I wanted to rate this course 5 stars as it really is the best intro to CNN's ive seen but the last assignment was so egregious that I just have to dock 2 stars to bring this to instructor attention. Lots of people are having this problem. It was not the difficulty (in fact it was a nice change of pace from the usual flow_from_directory assignments) but instead the marking criteria and timeouts etc. My first submission took 2.5 hours to fail. I submitted again with next to no changes and it passed within 5 minutes - I lost the time it couldve taken to do .5-1 week of the next module

By Jesus E R

Mar 14, 2021

I think it is too basic and not a lot of depth into what you are learning, specifically on the differences between binary and categorical classes, reading from disk vs manipulating data already in an array.

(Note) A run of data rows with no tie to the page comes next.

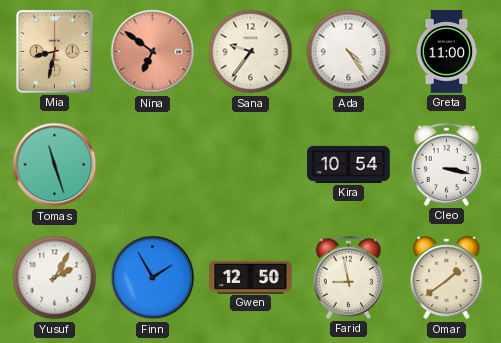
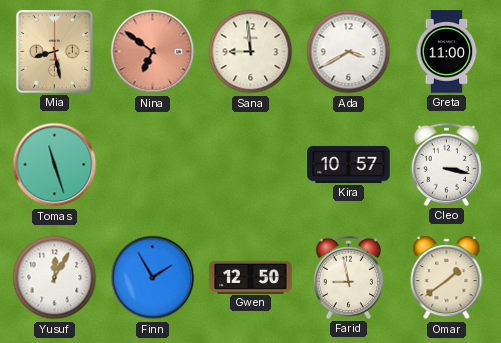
Mia: 8:32 -> 8:28
Sana: 9:36 -> 8:59
Ada: 4:24 -> 3:40
Kira: 10:54 -> 10:57
Yusuf: 2:05 -> 12:05
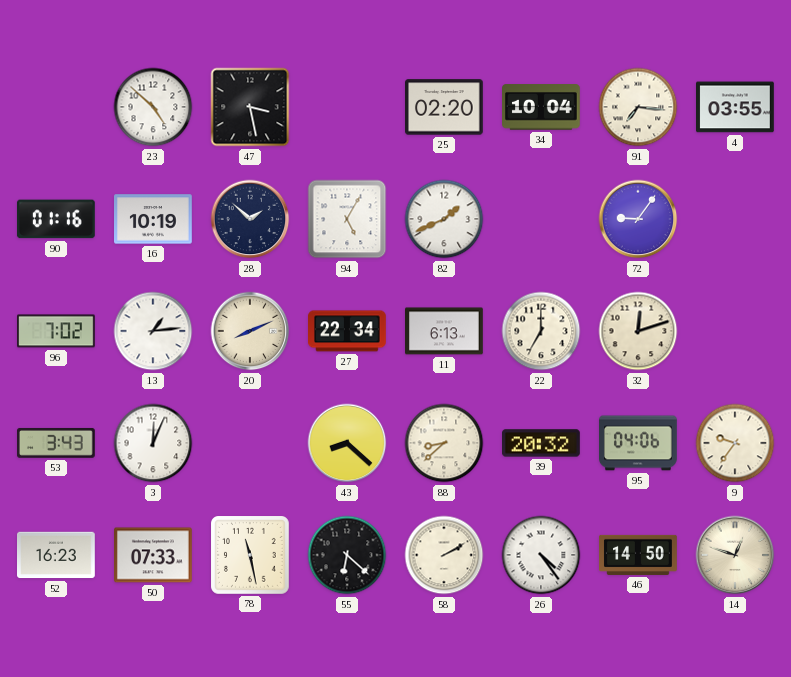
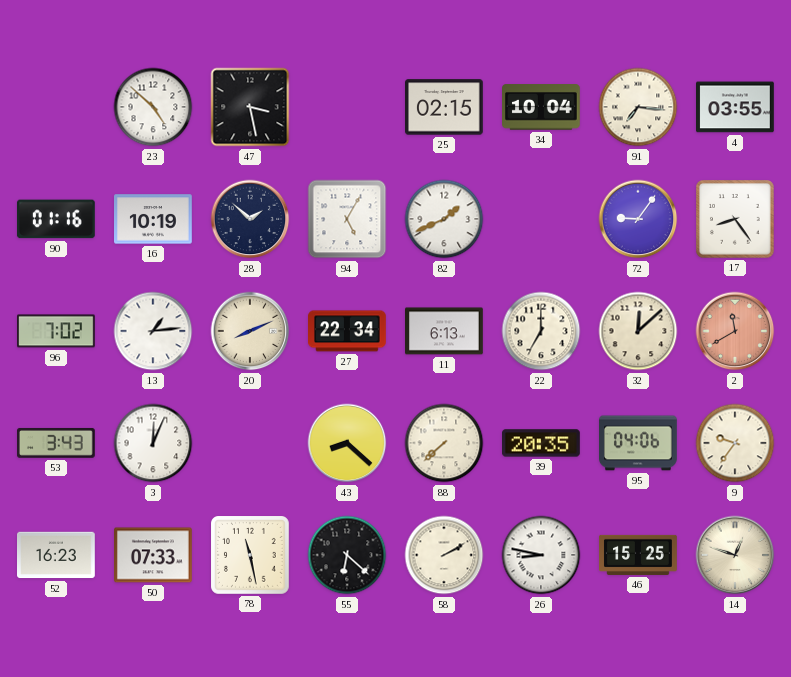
25: 02:20 -> 02:15
17: none -> 8:24
32: 12:12 -> 12:08
2: none -> 11:40
88: 8:38 -> 7:38
39: 20:32 -> 20:35
26: 4:24 -> 8:47
46: 14:50 -> 15:25
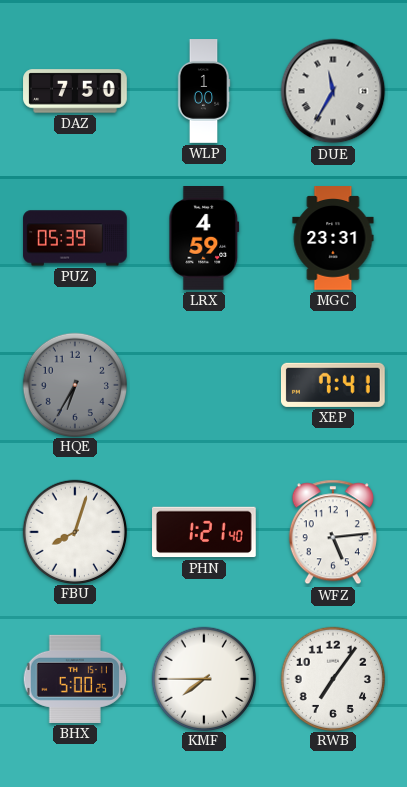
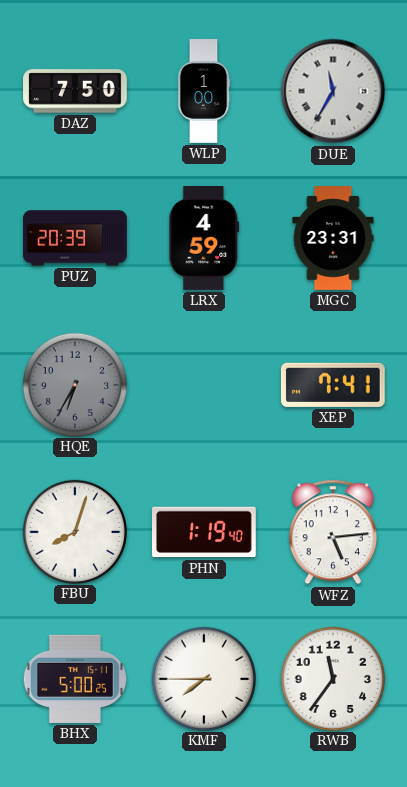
PUZ: 05:39 -> 20:39
PHN: 1:21 -> 1:19
RWB: 7:06 -> 11:36
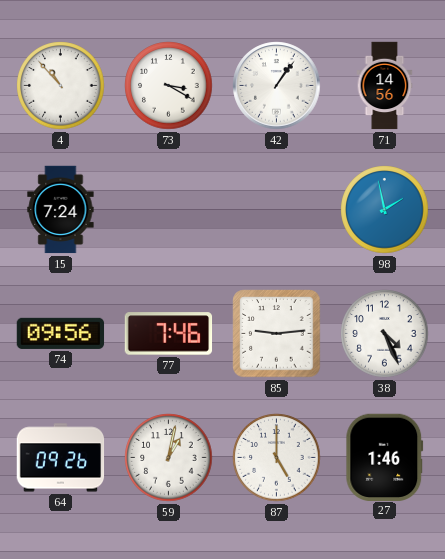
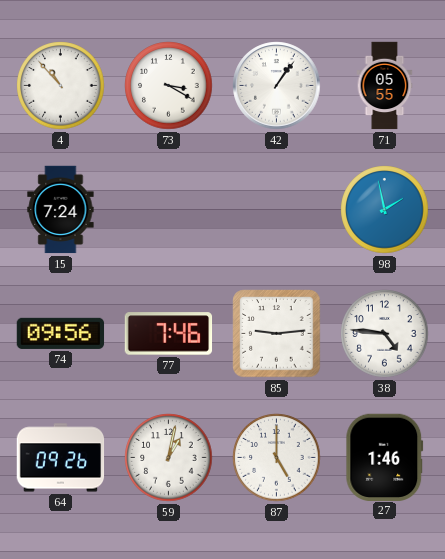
71: 14:56 -> 05:55
38: 4:26 -> 4:46
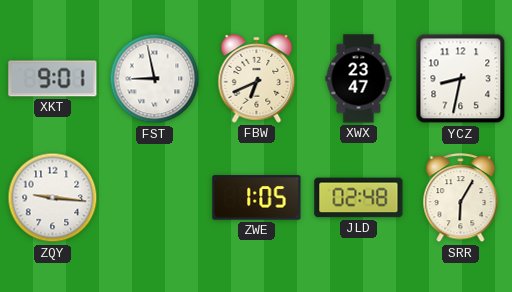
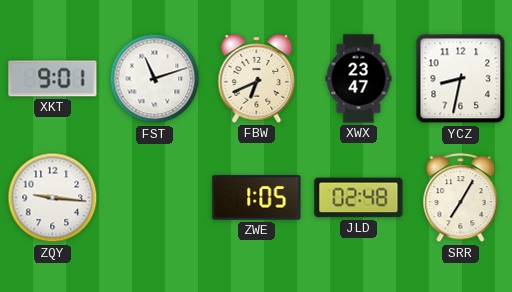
FST: 8:58 -> 11:12
SRR: 6:05 -> 7:05
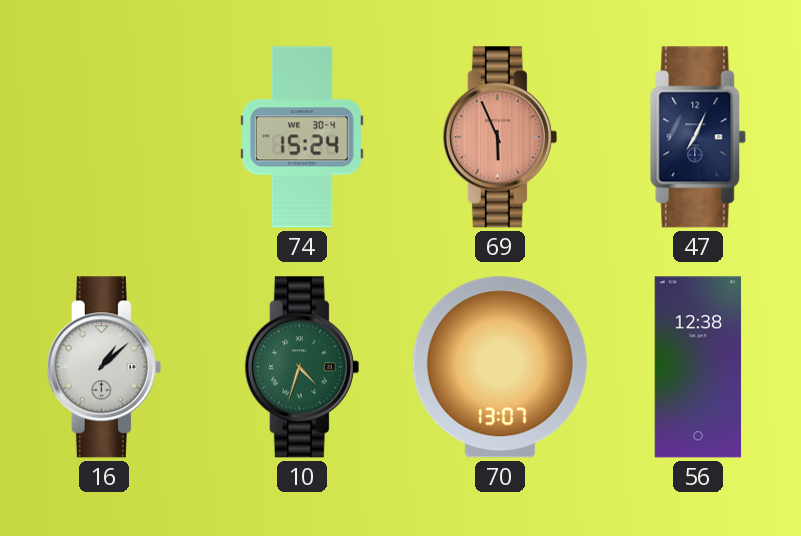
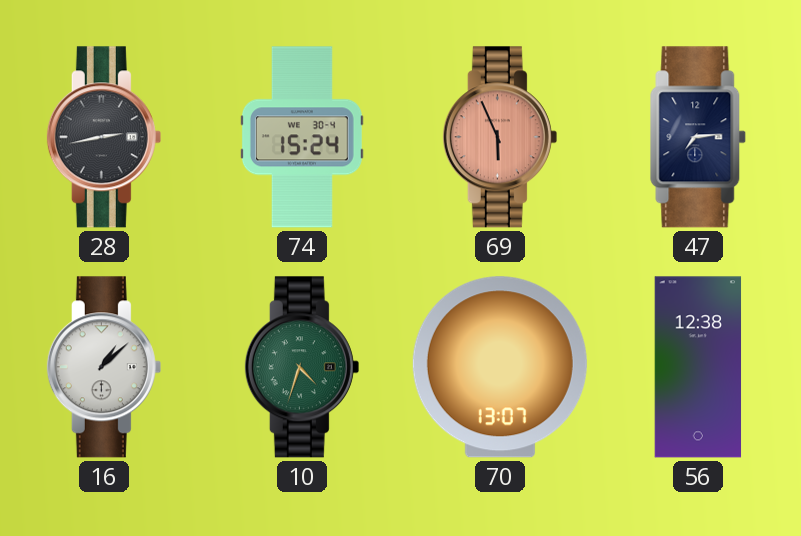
28: none -> 2:43
47: 7:04 -> 7:14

I was expecting more depth on tradeoff within Tensorflow's API choices. More direct comparisons between optimizers and the data generators. I feel like one straightforward exercise at the end of a really shallow week of videos is not enough to understand what students are really doing/learning.

By Christopher N

Oct 29, 2020

The course lectures are solid, but the assignments are pretty dismal for beginners. There isn't much guidance built into the assignments, and sometimes they require the use of things that were absolutely not covered in the lectures(classic academic mistake). My suggestion for the course creators is to examine how Andrew Ng's assignments are in his Coursera course and model them after that. Or simply make sure that the assignments are clear(clear to someone beginning, not a TF expert).

By Artem D

Jan 29, 2020

I liked the lectures (videos). And I did not like that the course has no mandatory programming assignments. I pay for the course to make myself study. And I believe that there is no study without practice. Hence, this course did not make me study, thus I don't understand why I need this course :-(. And I could find free lectures about TF/Keras (maybe not so good, but free) and/or read the documentation. BTW, I really like Andrew NG's courses, but this one really disappointed me.

By Shehryar M K K

May 3, 2020

This course focuses on the teaching of TensorFlow modules related to CNNs and does a good job in introducing some modules of tf and keras for data loading and manipulation. However, it is very light on theory and is only helpful if Deep learning specialization is taken beforehand or in conjunction. Furthermore, this course will need some refresh soon for its modules as it is still using version v1.x of tf as well as some code re-organization.

By Benjamin D

Aug 6, 2021

The use of the .flow() method on the last exercise would deserve some explanations : the labels need to be transformed from sparse (int format) to one_hot (with tf.keras.utils.to_categorical for example), so the loss='categorical_crossentropy' actually works in model.compile().

There is no mention of the different ways of structuring the labels in the course, this can be misleading.

Other than that, good material.

By Zhuang L

Apr 20, 2020

The videos were quite solid. The programming assignments were poorly designed to accept identical answers, but not other solutions that work. This did not evaluate students' creativity and depth of understanding. The Jupyter notebook environment was quite fragile. The resources allocated for each notebook was quite limited. I expect more computer or human resources allocated for each student paying the tuition.